If David Brooks is correct, the “rising philosophy of the day” is “data-ism.” But you don’t have to believe David Brooks. Just look at the big data (e.g. Google Trends) on “big data.” For the political junkies, data became sexy in 2012. First, the New York Times’ Nate Silver’s meta-analyses of polling data triumphed over the pundits’ “gut feelings.” Second, the Obama campaign successfully used data analytics to increase voter turnout. This caused people to pay attention (witness, for example, David Brooks’ new devotion to the subject as prime column-fodder). Of course, for those of us in the transparency and accountability advocacy community, data has long been a prized commodity. And as governments around the world increasingly commit to open data promises, more and more data is becoming available. At its best, data allows us to transcend our personal anecdotal experiences, giving us the big picture.

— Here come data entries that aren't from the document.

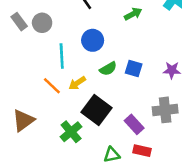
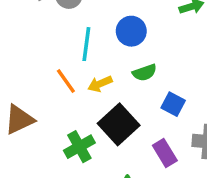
blue square: (134, 69) -> (173, 104), moved

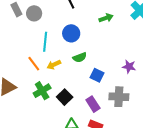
black square: (119, 124) -> (65, 97), moved, size x0.7
green cross: (79, 147) -> (42, 91), moved

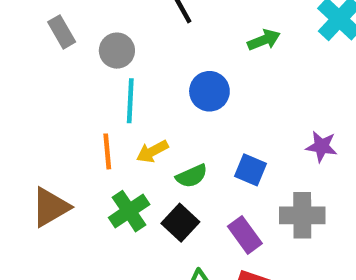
gray circle: (34, 13) -> (117, 51), moved
blue circle: (71, 33) -> (209, 91), moved
green semicircle: (80, 57) -> (192, 176), moved
orange line: (34, 64) -> (107, 151), turned 35

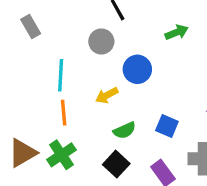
gray circle: (117, 51) -> (101, 41), moved
cyan line: (130, 101) -> (61, 75), moved
yellow arrow: (152, 151) -> (107, 95), moved
green cross: (129, 211) -> (62, 155), moved

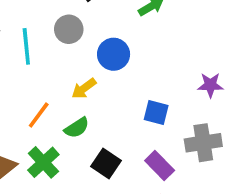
cyan line: (61, 75) -> (26, 46), moved
orange line: (64, 113) -> (39, 115), turned 50
green semicircle: (124, 130) -> (77, 128), moved

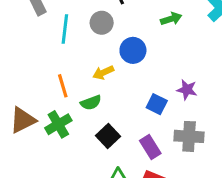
purple star: (210, 85) -> (187, 90), moved
orange line: (39, 115) -> (63, 86), turned -65

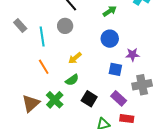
blue circle: (133, 50) -> (110, 39), moved
orange line: (63, 86) -> (44, 67), moved

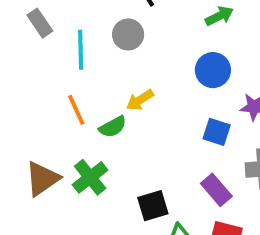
green semicircle: (72, 80) -> (113, 127), moved
black square: (89, 99) -> (153, 206), moved, turned 35

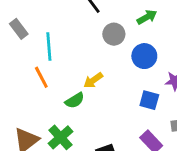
gray circle: (128, 35) -> (114, 34), moved
orange line: (76, 110) -> (41, 77), moved

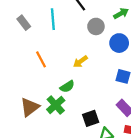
cyan line: (49, 47) -> (53, 19), moved
green semicircle: (75, 100) -> (67, 87), moved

It allows us to detect relationships and patterns that we wouldn’t otherwise see. Using data smartly can help us to make better decisions about both our own lives and our society. But it’s important to understand that data and data analysis are merely tools. They can be used well, or they can be used poorly. It is remarkably easy both to mislead and to be misled by data. Hence the old adage: “There are three kinds of lies: lies, damned lies, and statistics.” For many people, data can quickly overwhelm and confuse. It’s easy to misinterpret data, or to use it irresponsibly. We as humans are not particularly good at intuitively grasping large numbers, and our educational system generally does a poor job of helping us to counter this problem. For that reason, I want to offer two basic principles that I think could prevent a majority of the data mistakes that I observe:
- Cherry-picking works better with fruit than data
- Correlation provokes questions better than it answers them